This is probably very simple stupid question but I just need some help understanding it. I'm storing a struct in a dictionary and I want to grab the struct change some values and then have it update automatically in the dictionary but the behavior is weird.
public struct Test
{
public int a;
}
public class Tester
{
public static Dictionary<int, Test> d = new Dictionary<int, Test>();
public static bool GetTest(int position, out Test test)
{
if (d.ContainsKey(position)) {
test = d[position];
return true;
} else {
test = new Test();
return false;
}
}
}
When I try grabbing a struct from the dict and change values it doesn't update.
Test n = new Test();
n.a = 10;
Tester.d.Add(n.a, n);
Tester.GetTest(10, out Test t1);
Debug.Log(t1.a);
t1.a = 20;
Tester.GetTest(10, out Test t2);
Debug.Log(t2.a);
Keeps showing 10. So when I use the out
parameter it makes a copy of the struct in the dict and returns that? So I need to write an additional line to update the dictionary again right?
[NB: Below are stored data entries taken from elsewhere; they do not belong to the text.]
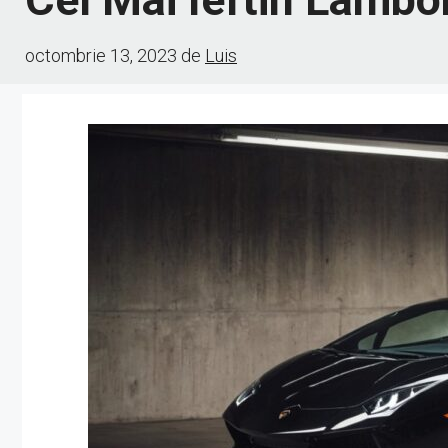
octombrie 13, 2023
de
Luis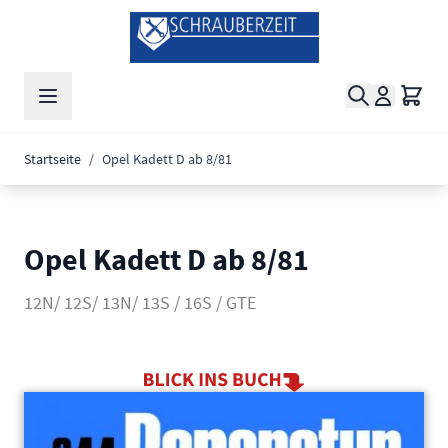
Zum Inhalt springen
Suche
Waren
Startseite
/
Opel Kadett D ab 8/81
Opel Kadett D ab 8/81
12N/ 12S/ 13N/ 13S / 16S / GTE
Main image
Click to view image in fullscreen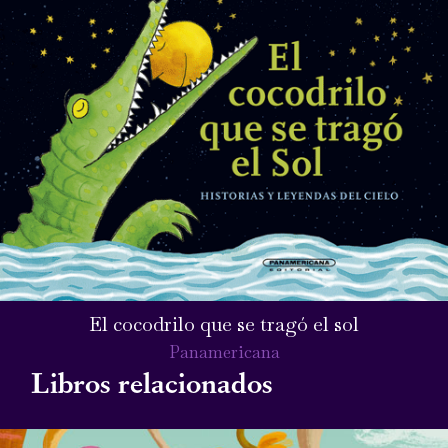
El cocodrilo que se tragó el sol
Panamericana
Libros relacionados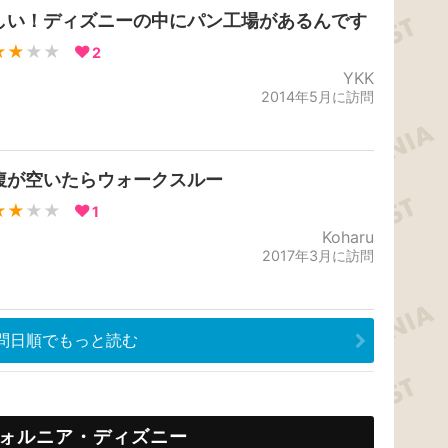
しい！ディズニーの中にパン工場があるんです
★★
★★
2
YKK
2014年5月に訪問
腹が空いたらウォークスルー
★★
★★
1
Koharu
2017年3月に訪問
問日順でもっと読む
ォルニア・ディズニー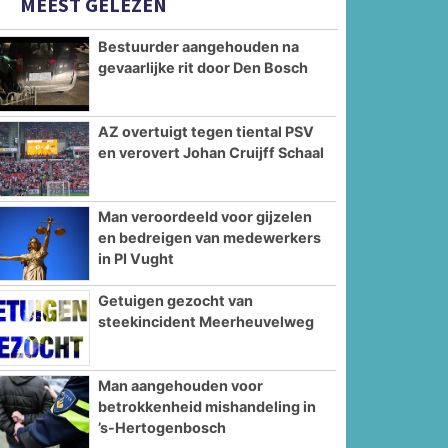
MEEST GELEZEN
Bestuurder aangehouden na
gevaarlijke rit door Den Bosch
AZ overtuigt tegen tiental PSV
en verovert Johan Cruijff Schaal
Man veroordeeld voor gijzelen
en bedreigen van medewerkers
in PI Vught
Getuigen gezocht van
steekincident Meerheuvelweg
Man aangehouden voor
betrokkenheid mishandeling in
’s-Hertogenbosch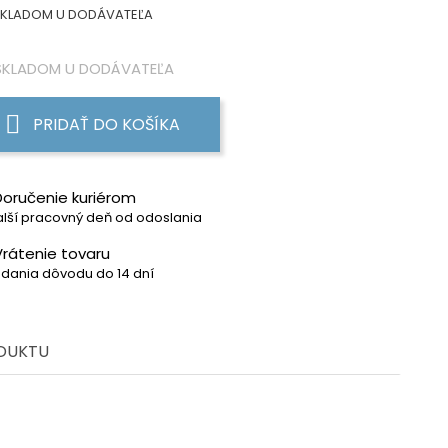
KLADOM U DODÁVATEĽA
KLADOM U DODÁVATEĽA
PRIDAŤ DO KOŠÍKA
Doručenie kuriérom
lší pracovný deň od odoslania
Vrátenie tovaru
dania dôvodu do 14 dní
ODUKTU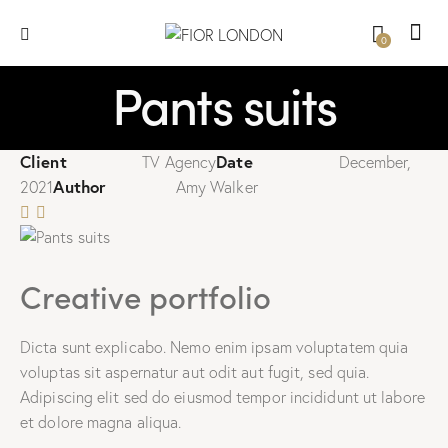
0
Pants suits
Client
Date
TV Agency
December,
Author
2021
Amy Walker
Creative portfolio
Dicta sunt explicabo. Nemo enim ipsam voluptatem quia
voluptas sit aspernatur aut odit aut fugit, sed quia.
Adipiscing elit sed do eiusmod tempor incididunt ut labore
et dolore magna aliqua.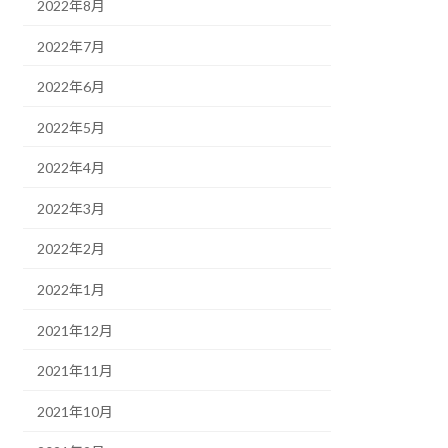
2022年8月
2022年7月
2022年6月
2022年5月
2022年4月
2022年3月
2022年2月
2022年1月
2021年12月
2021年11月
2021年10月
What would be a easy way of grabbing a struct and just updating its value in the dictionary without adding additional lines?
EDIT:
I could do this...
Tester.d[position].a = 20;
But is there a way to do that with a method? Where I can get the whole struct, edit a value, and it updates in the dictionary automatically? Sorry for the stupid question, i just dont understand the behaviour.
You should not do that. While it is possible to change the value inside of a struct, even if the value is nested in a dictionary (such as in your example), you should try to avoid that and consider structs read-only. If you want to update a value of a dictionary, replace the entire value with a new instance instead of manipulating its contents. Chances are big the behavior is otherwise not what you'd expect.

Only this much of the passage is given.